Activity: Would you please output all the records exactly as given? Pictures should not appear in the copy.

━━━ Material for the task

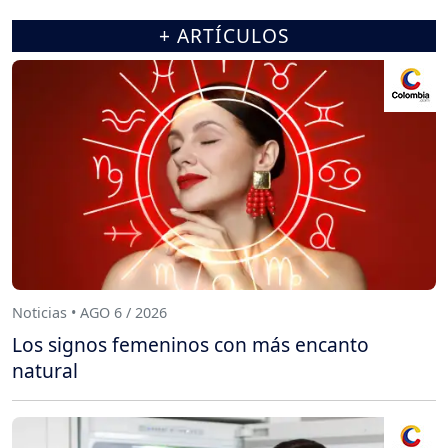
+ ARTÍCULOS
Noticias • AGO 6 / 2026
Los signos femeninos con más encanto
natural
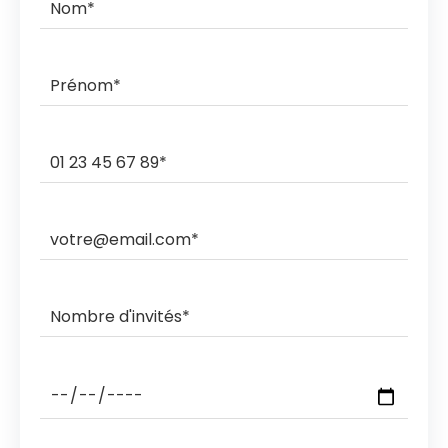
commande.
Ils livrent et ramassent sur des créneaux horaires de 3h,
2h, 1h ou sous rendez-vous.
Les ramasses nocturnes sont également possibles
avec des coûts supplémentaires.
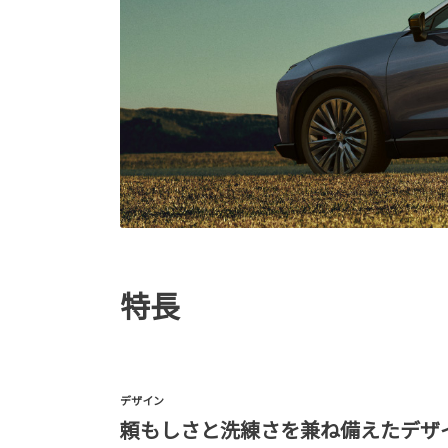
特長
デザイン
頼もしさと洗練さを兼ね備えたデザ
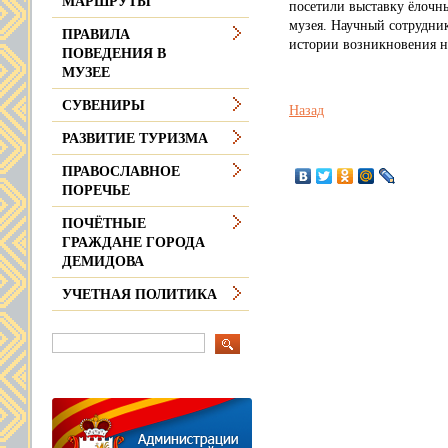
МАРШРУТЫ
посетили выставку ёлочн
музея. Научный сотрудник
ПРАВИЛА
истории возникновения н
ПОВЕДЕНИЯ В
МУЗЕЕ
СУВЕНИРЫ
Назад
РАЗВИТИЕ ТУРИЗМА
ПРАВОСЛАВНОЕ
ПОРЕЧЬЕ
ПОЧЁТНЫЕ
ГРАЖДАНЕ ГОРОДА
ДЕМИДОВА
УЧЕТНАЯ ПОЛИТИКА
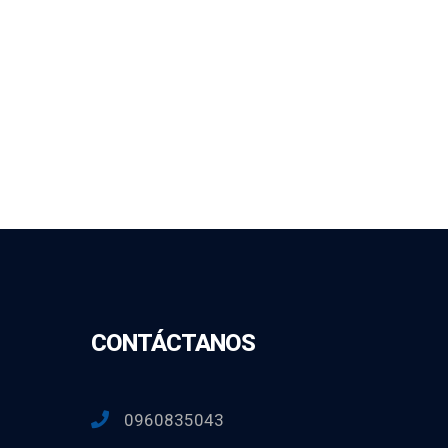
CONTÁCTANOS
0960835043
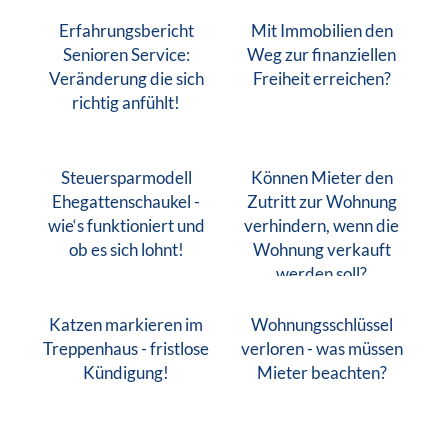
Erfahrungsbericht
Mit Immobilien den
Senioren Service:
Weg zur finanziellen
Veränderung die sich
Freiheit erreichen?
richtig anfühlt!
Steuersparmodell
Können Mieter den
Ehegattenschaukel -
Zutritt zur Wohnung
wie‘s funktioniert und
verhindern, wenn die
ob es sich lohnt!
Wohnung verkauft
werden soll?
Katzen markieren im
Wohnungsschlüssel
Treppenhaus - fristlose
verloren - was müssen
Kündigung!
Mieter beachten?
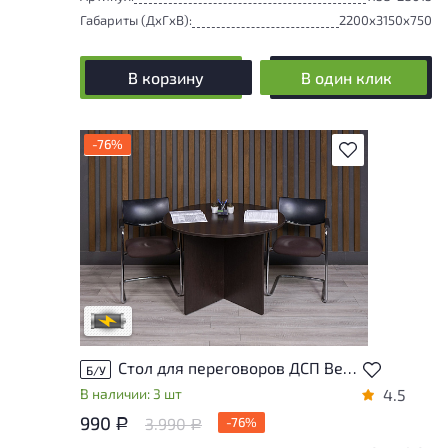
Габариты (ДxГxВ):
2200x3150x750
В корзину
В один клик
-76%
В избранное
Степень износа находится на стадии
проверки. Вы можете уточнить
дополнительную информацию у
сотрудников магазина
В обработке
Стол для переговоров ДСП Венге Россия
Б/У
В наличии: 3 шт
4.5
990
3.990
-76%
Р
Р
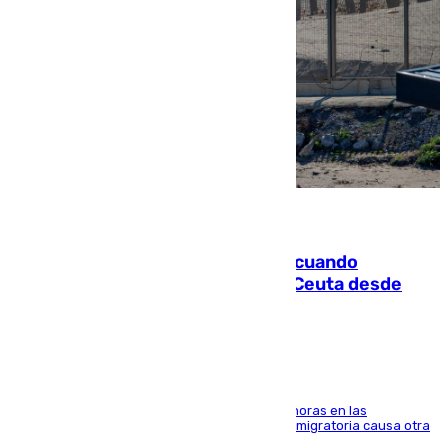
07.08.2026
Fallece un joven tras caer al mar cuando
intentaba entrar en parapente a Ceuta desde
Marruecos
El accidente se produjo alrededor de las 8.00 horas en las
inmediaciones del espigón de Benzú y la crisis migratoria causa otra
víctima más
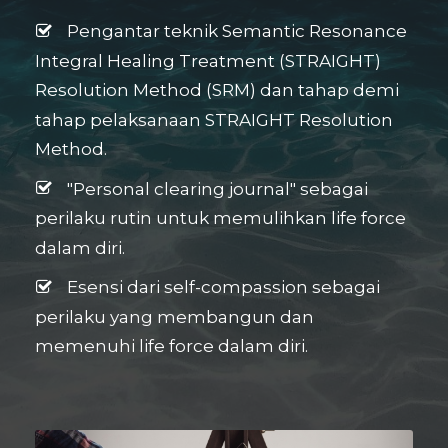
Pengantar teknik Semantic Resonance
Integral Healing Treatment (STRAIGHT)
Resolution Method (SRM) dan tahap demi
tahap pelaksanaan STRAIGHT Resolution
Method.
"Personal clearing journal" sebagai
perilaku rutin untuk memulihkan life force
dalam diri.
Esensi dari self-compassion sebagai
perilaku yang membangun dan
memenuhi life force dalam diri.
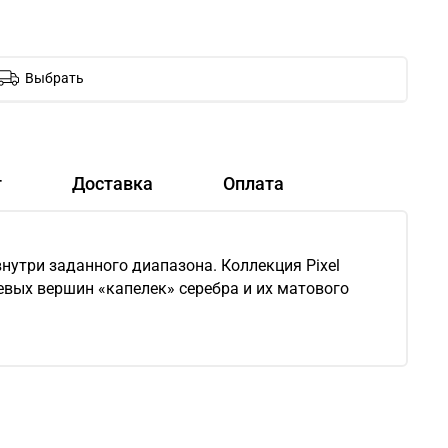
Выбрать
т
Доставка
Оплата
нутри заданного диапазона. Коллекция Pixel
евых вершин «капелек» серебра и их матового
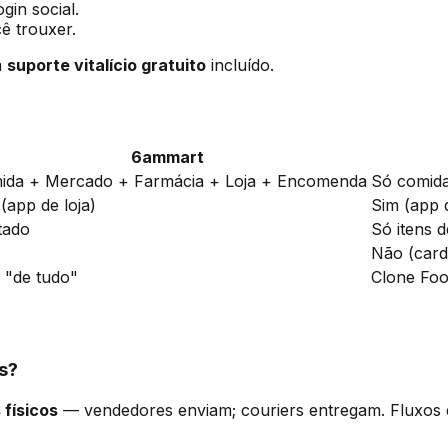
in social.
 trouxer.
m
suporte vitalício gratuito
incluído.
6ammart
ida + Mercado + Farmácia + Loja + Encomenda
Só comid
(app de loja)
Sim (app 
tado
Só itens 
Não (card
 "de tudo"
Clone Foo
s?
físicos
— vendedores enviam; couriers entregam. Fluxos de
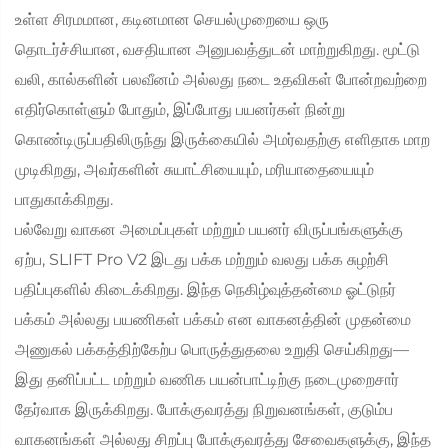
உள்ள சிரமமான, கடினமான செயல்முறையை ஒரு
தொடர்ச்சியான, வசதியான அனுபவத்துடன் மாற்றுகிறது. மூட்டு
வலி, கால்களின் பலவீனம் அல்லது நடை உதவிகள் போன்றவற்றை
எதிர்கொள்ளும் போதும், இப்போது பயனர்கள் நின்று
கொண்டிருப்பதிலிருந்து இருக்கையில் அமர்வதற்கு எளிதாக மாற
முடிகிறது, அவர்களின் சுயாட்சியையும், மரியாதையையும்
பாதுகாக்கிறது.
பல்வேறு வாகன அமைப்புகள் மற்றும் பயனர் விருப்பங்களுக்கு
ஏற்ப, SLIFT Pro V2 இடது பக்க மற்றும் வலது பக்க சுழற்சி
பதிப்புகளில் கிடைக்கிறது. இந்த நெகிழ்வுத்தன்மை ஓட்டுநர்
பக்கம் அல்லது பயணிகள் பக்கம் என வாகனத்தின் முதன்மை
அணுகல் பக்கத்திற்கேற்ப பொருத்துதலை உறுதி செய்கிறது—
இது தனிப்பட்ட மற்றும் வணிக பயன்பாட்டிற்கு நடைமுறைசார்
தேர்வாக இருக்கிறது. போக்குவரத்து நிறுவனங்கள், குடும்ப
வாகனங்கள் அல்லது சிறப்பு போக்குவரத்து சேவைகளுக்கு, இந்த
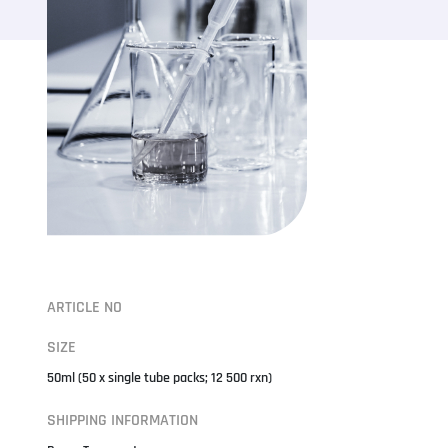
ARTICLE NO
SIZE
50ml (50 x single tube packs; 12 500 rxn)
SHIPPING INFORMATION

━━━━━━

Solved exercise:
+ ARTÍCULOS
Noticias • AGO 6 / 2026
Los signos femeninos con más encanto
natural
commande.
Ils livrent et ramassent sur des créneaux horaires de 3h,
2h, 1h ou sous rendez-vous.
Les ramasses nocturnes sont également possibles
avec des coûts supplémentaires.
特長
デザイン
頼もしさと洗練さを兼ね備えたデザ
МАРШРУТЫ
посетили выставку ёлочн
музея. Научный сотрудник
ПРАВИЛА
истории возникновения н
ПОВЕДЕНИЯ В
МУЗЕЕ
СУВЕНИРЫ
Назад
РАЗВИТИЕ ТУРИЗМА
ПРАВОСЛАВНОЕ
ПОРЕЧЬЕ
ПОЧЁТНЫЕ
ГРАЖДАНЕ ГОРОДА
ДЕМИДОВА
УЧЕТНАЯ ПОЛИТИКА
CONTÁCTANOS
0960835043
Erfahrungsbericht
Mit Immobilien den
Senioren Service:
Weg zur finanziellen
Veränderung die sich
Freiheit erreichen?
richtig anfühlt!
Steuersparmodell
Können Mieter den
Ehegattenschaukel -
Zutritt zur Wohnung
wie‘s funktioniert und
verhindern, wenn die
ob es sich lohnt!
Wohnung verkauft
werden soll?
Katzen markieren im
Wohnungsschlüssel
Treppenhaus - fristlose
verloren - was müssen
Kündigung!
Mieter beachten?
Габариты (ДxГxВ):
2200x3150x750
В корзину
В один клик
-76%
В избранное
Степень износа находится на стадии
проверки. Вы можете уточнить
дополнительную информацию у
сотрудников магазина
В обработке
Стол для переговоров ДСП Венге Россия
Б/У
В наличии: 3 шт
4.5
990
3.990
-76%
Р
Р
07.08.2026
Fallece un joven tras caer al mar cuando
intentaba entrar en parapente a Ceuta desde
Marruecos
El accidente se produjo alrededor de las 8.00 horas en las
inmediaciones del espigón de Benzú y la crisis migratoria causa otra
víctima más
Pengantar teknik Semantic Resonance
Integral Healing Treatment (STRAIGHT)
Resolution Method (SRM) dan tahap demi
tahap pelaksanaan STRAIGHT Resolution
Method.
"Personal clearing journal" sebagai
perilaku rutin untuk memulihkan life force
dalam diri.
Esensi dari self-compassion sebagai
perilaku yang membangun dan
memenuhi life force dalam diri.
Выбрать
т
Доставка
Оплата
нутри заданного диапазона. Коллекция Pixel
евых вершин «капелек» серебра и их матового
in social.
 trouxer.
m
suporte vitalício gratuito
incluído.
6ammart
ida + Mercado + Farmácia + Loja + Encomenda
Só comid
(app de loja)
Sim (app 
tado
Só itens 
Não (card
 "de tudo"
Clone Foo
s?
físicos
— vendedores enviam; couriers entregam. Fluxos de
உள்ள சிரமமான, கடினமான செயல்முறையை ஒரு
தொடர்ச்சியான, வசதியான அனுபவத்துடன் மாற்றுகிறது. மூட்டு
வலி, கால்களின் பலவீனம் அல்லது நடை உதவிகள் போன்றவற்றை
எதிர்கொள்ளும் போதும், இப்போது பயனர்கள் நின்று
கொண்டிருப்பதிலிருந்து இருக்கையில் அமர்வதற்கு எளிதாக மாற
முடிகிறது, அவர்களின் சுயாட்சியையும், மரியாதையையும்
பாதுகாக்கிறது.
பல்வேறு வாகன அமைப்புகள் மற்றும் பயனர் விருப்பங்களுக்கு
ஏற்ப, SLIFT Pro V2 இடது பக்க மற்றும் வலது பக்க சுழற்சி
பதிப்புகளில் கிடைக்கிறது. இந்த நெகிழ்வுத்தன்மை ஓட்டுநர்
பக்கம் அல்லது பயணிகள் பக்கம் என வாகனத்தின் முதன்மை
அணுகல் பக்கத்திற்கேற்ப பொருத்துதலை உறுதி செய்கிறது—
இது தனிப்பட்ட மற்றும் வணிக பயன்பாட்டிற்கு நடைமுறைசார்
தேர்வாக இருக்கிறது. போக்குவரத்து நிறுவனங்கள், குடும்ப
வாகனங்கள் அல்லது சிறப்பு போக்குவரத்து சேவைகளுக்கு, இந்த
ARTICLE NO
SIZE
50ml (50 x single tube packs; 12 500 rxn)
SHIPPING INFORMATION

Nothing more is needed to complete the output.